= Jack Howlett =

British mathematician and computer scientist

Jack Howlett CBE (30 August 1912 - 5 May 1999) was a British mathematician and computer scientist who was head of the Atlas Computer Laboratory for the duration of its existence.

== Personal life and early career ==

He was educated at Stand Grammar School, Whitefield, Manchester and read mathematics at Manchester University. He was awarded a PhD in 1944 for research on the Numerical Integration of Partial Differential Equations.

He worked with the research department of the LMS Railway from 1935 to 1940. He often described his relief when his calculations of the performance of a new braking system were tested successfully on a real steam locomotive complete with sceptical crew.

During the war he worked in research establishments on numerical analysis, under experts including Douglas Hartree, and using equipment such as early mechanical differential analyzers. This was applied to various problems including the atomic bomb project code-named Tube Alloys.

In 1948 he became head of the Computing Section in Theoretical Physics Division, AERE Harwell. He worked on many of the early reactor projects.

In 1966 he was elected Fellow of St Cross College, Oxford. He was a member of the Institution of Electrical Engineers, a Fellow of the Royal Statistical Society and a Fellow of the Institute of Mathematics and its Applications.

He was appointed a CBE in the New Years Honours List of 1969.

He was married to Joan, with whom he had five children. He enjoyed a wide range of musical and artistic activities, was a keen Scottish country dancer, took part in amateur dramatics, and enjoyed cycling and hill-walking. He was known to colleagues for his colourful dress sense and for his lively inquiring mind, extending well beyond narrow professional interests.

== Atlas Computer Laboratory ==

He was appointed Director of the Atlas Computer Laboratory in 1961, where he stayed until retirement in 1975. The Laboratory was created to provide a service to researchers across the United Kingdom with a need for large-scale computing power.

Peter Hall, a Director of Ferranti and later ICL, described how Howlett did business: "I explained to Jack that to order an Atlas we needed a contract that committed them to over £3m for a machine which we could not specify in performance, reliability, or delivery date. Jack did his best to get a commitment from us, but all we could offer was 'best endeavours'. So Jack worked on the contracts people and we got a contract ... which depended totally on trust between Jack and the authority on the one hand, and Jack and Ferranti - essentially me - on the other. It all worked out.

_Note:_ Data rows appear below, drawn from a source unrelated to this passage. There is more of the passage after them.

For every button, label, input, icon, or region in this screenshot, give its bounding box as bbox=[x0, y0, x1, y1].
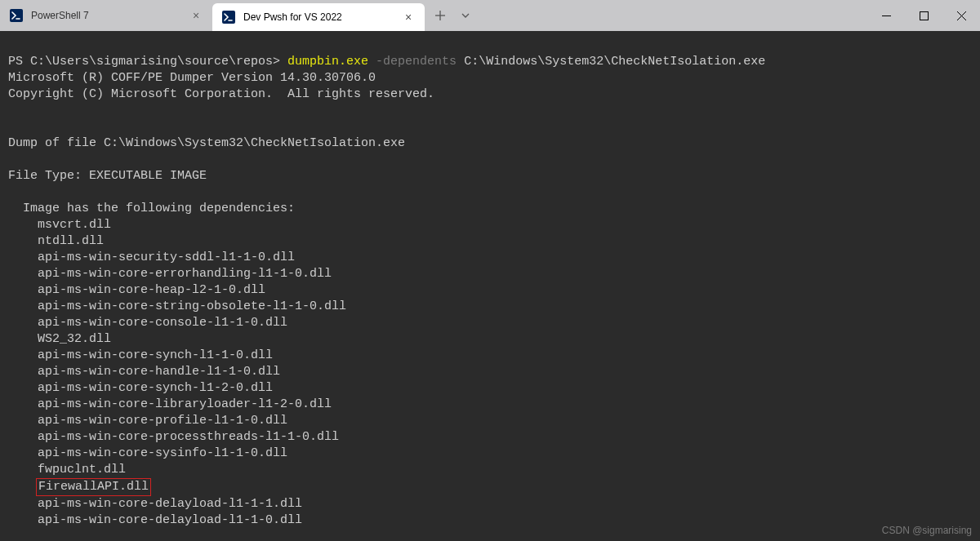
dep-indent bbox=[8, 480, 38, 494]
tab-dev-pwsh[interactable]: Dev Pwsh for VS 2022 × bbox=[212, 3, 425, 31]
close-icon[interactable]: × bbox=[402, 11, 415, 24]
command-flag: -dependents bbox=[376, 55, 464, 69]
output-header-block: Microsoft (R) COFF/PE Dumper Version 14.… bbox=[8, 70, 972, 217]
command-arg: C:\Windows\System32\CheckNetIsolation.ex… bbox=[464, 55, 765, 69]
powershell-icon bbox=[10, 9, 23, 22]
highlighted-dll: FirewallAPI.dll bbox=[36, 478, 151, 496]
close-icon[interactable]: × bbox=[189, 9, 203, 22]
minimize-button[interactable] bbox=[867, 0, 905, 31]
prompt-text: PS C:\Users\sigmarising\source\repos> bbox=[8, 55, 287, 69]
dependencies-after-block: api-ms-win-core-delayload-l1-1-1.dll api… bbox=[8, 496, 972, 529]
tab-title: Dev Pwsh for VS 2022 bbox=[243, 11, 394, 23]
watermark: CSDN @sigmarising bbox=[882, 525, 972, 536]
titlebar: PowerShell 7 × Dev Pwsh for VS 2022 × bbox=[0, 0, 980, 31]
tab-actions bbox=[425, 0, 480, 31]
command-exe: dumpbin.exe bbox=[287, 55, 376, 69]
svg-rect-7 bbox=[920, 11, 928, 20]
tab-dropdown-icon[interactable] bbox=[461, 11, 470, 20]
tab-powershell7[interactable]: PowerShell 7 × bbox=[0, 0, 212, 31]
powershell-icon bbox=[222, 11, 235, 24]
terminal-output[interactable]: PS C:\Users\sigmarising\source\repos> du… bbox=[0, 31, 980, 541]
new-tab-button[interactable] bbox=[434, 10, 446, 21]
close-button[interactable] bbox=[942, 0, 980, 31]
dependencies-block: msvcrt.dll ntdll.dll api-ms-win-security… bbox=[8, 217, 972, 478]
tab-title: PowerShell 7 bbox=[31, 10, 181, 21]
maximize-button[interactable] bbox=[905, 0, 942, 31]
window-controls bbox=[867, 0, 980, 31]
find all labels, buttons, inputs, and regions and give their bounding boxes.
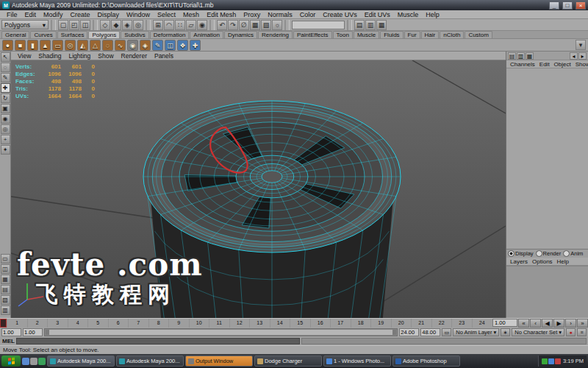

It enabled the Atlas Laboratory to get off the ground, and Ferranti to establish the Atlas computer in the market place."

== Retirement ==

On retirement from the Atlas Laboratory, Howlett took up a post with ICL as founding editor of the ICL Technical Journal, a publication designed to give technical information about research and product innovation both inside the company and among its users and research partners. Peter Hall invited him to take this post in 1978 and he remained editor until 1990, thereafter continuing with an active role on the editorial board until his death; he thus had the unique distinction of receiving an ICL award for 21 years' service which only started at the age of 65. He ran the meetings of the editorial board efficiently in the relaxed atmosphere of his London club, always followed by good food, wine, and conversation.

He co-authored a history of computing.

He also undertook a number of translation projects in his retirement, for example translating books on object-oriented languages and databases from French into English.